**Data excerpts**
::::::::::

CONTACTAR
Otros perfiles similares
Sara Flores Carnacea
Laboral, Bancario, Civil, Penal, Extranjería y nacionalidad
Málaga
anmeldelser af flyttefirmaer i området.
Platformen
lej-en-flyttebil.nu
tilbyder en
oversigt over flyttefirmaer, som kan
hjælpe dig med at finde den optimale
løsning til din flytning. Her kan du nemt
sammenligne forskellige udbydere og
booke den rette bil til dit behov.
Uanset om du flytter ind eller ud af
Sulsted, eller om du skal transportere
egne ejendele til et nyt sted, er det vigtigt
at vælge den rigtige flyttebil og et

::::::::::

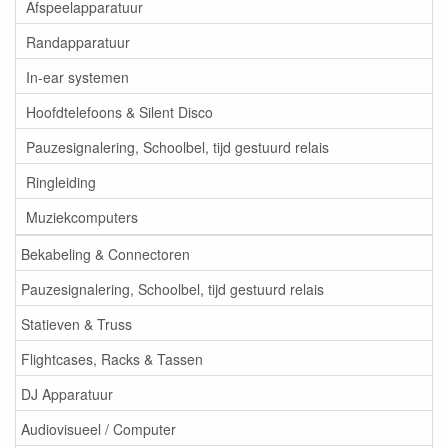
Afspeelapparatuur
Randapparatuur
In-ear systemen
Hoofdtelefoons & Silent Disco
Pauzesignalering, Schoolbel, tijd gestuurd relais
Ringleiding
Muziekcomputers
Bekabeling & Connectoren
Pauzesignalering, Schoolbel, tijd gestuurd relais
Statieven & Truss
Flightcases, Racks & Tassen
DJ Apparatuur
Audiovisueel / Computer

::::::::::

**To do**
The expected answer is an exact copy of the lines above, beginning at the line with "booke den rette bil til dit behov." and ending at the line with "at vælge den rigtige flyttebil og et", with both ends in.

**Task result**
booke den rette bil til dit behov.
Uanset om du flytter ind eller ud af
Sulsted, eller om du skal transportere
egne ejendele til et nyt sted, er det vigtigt
at vælge den rigtige flyttebil og et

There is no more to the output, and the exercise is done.